Two weeks ago we celebrated the Resurrection of Jesus. During our conversation someone asked the question, whether stated in this way or not, around what does it mean to live a resurrectional life. So we promptly began a series entitled The Generous Life looking at the issue of stewardship in many areas, not just the only one that normally comes to mind (money). Stewardship is defined as the act of caring for someone else’s property in a manner consistent with the way he or she would care for it. So stewardship revolves around us caring for things that God has given us, in the way that he would care for it. Stewardship then applies to things like money (of course), time, talents, relationships, our bodies, the environment, and more.
Last week we started talking about stewardship by looking at the stewardship of our bodies. We talked about things like sexuality, exercise, sleep, etc. But we also spent a lot of time talking about self-image and being a community that encourages each other in relation to the self.

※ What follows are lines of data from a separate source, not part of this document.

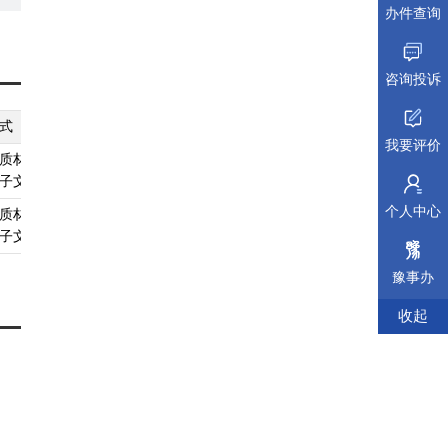
办件查询
咨询投诉
式
纸质材料规格
填报须知
受理标准
材料依据
我要评价
质材料、
无
查看须知
查看受理标准
查看依据
子文件
个人中心
质材料、
无
查看须知
查看受理标准
查看依据
子文件
豫事办
收起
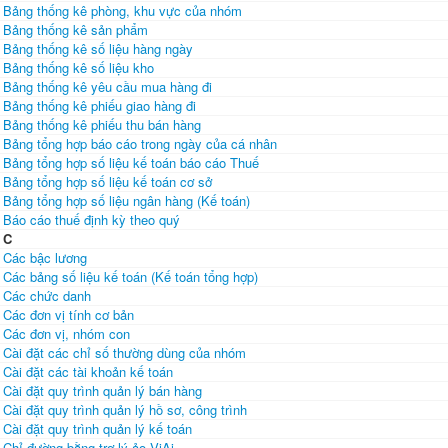
Bảng thống kê phòng, khu vực của nhóm
Bảng thống kê sản phẩm
Bảng thống kê số liệu hàng ngày
Bảng thống kê số liệu kho
Bảng thống kê yêu cầu mua hàng đi
Bảng thống kê phiếu giao hàng đi
Bảng thống kê phiếu thu bán hàng
Bảng tổng hợp báo cáo trong ngày của cá nhân
Bảng tổng hợp số liệu kế toán báo cáo Thuế
Bảng tổng hợp số liệu kế toán cơ sở
Bảng tổng hợp số liệu ngân hàng (Kế toán)
Báo cáo thuế định kỳ theo quý
C
Các bậc lương
Các bảng số liệu kế toán (Kế toán tổng hợp)
Các chức danh
Các đơn vị tính cơ bản
Các đơn vị, nhóm con
Cài đặt các chỉ số thường dùng của nhóm
Cài đặt các tài khoản kế toán
Cài đặt quy trình quản lý bán hàng
Cài đặt quy trình quản lý hồ sơ, công trình
Cài đặt quy trình quản lý kế toán
Chỉ đường bằng trợ lý ảo ViAi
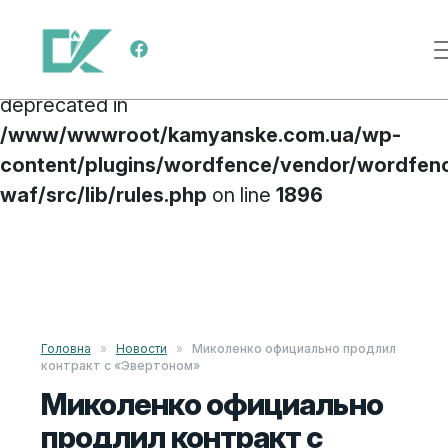
Deprecated
: preg_replace(): Passing null to
Меню навигации
parameter #3 ($subject) of type array|string is
deprecated in
/www/wwwroot/kamyanske.com.ua/wp-
content/plugins/wordfence/vendor/wordfen
waf/src/lib/rules.php
on line
1896
Перейти к содержимому
Головна
»
Новости
»
Миколенко официально продлил
контракт с «Эвертоном»
Миколенко официально
продлил контракт с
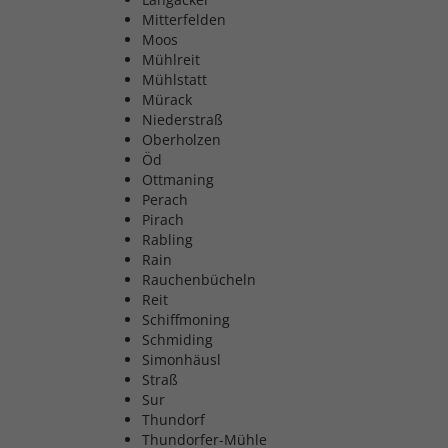
Mitterfelden
Moos
Mühlreit
Mühlstatt
Mürack
Niederstraß
Oberholzen
Öd
Ottmaning
Perach
Pirach
Rabling
Rain
Rauchenbücheln
Reit
Schiffmoning
Schmiding
Simonhäusl
Straß
Sur
Thundorf
Thundorfer-Mühle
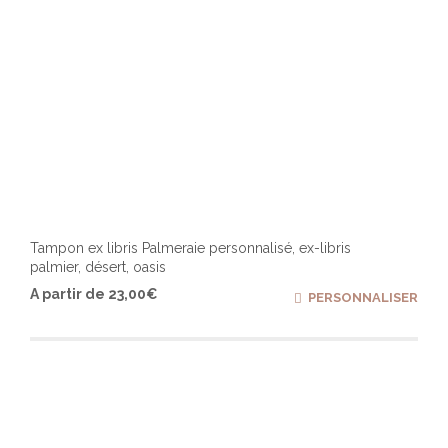
Tampon ex libris Palmeraie personnalisé, ex-libris
palmier, désert, oasis
Ce
A partir de
23,00
€
PERSONNALISER
produ
a
plusi
varia
Les
optio
peuv
être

When we talked the last two weeks about the resurrection we talked about the idea that the resurrection means that, in a very real way, this world matters. This world of blood, sweat, tears, earth, and flesh really matters.
And so today we are going to explore what has, unfortunately, been a divided issue in the Christian world, even though I don’t understand how it could be. This issue is the idea of being a good steward of the environment. Or as some like to call it Creation Care. So what does it mean to be good stewards of the creation that is all around us? What does the bible actually say about taking care of the environment? Is it only something that “liberal tree huggers” care about or is is something that followers of Jesus need to speak out on, live out, and be involved in? Those are some of the questions that we’ll look at in relation to stewardship of the environment.
This week is Earth Day and some in the wider church have designated this day Earth Day Sunday, the day of the year when the church sets aside time to talk about the environment and being good stewards of it. That is why we have chosen to talk about this today.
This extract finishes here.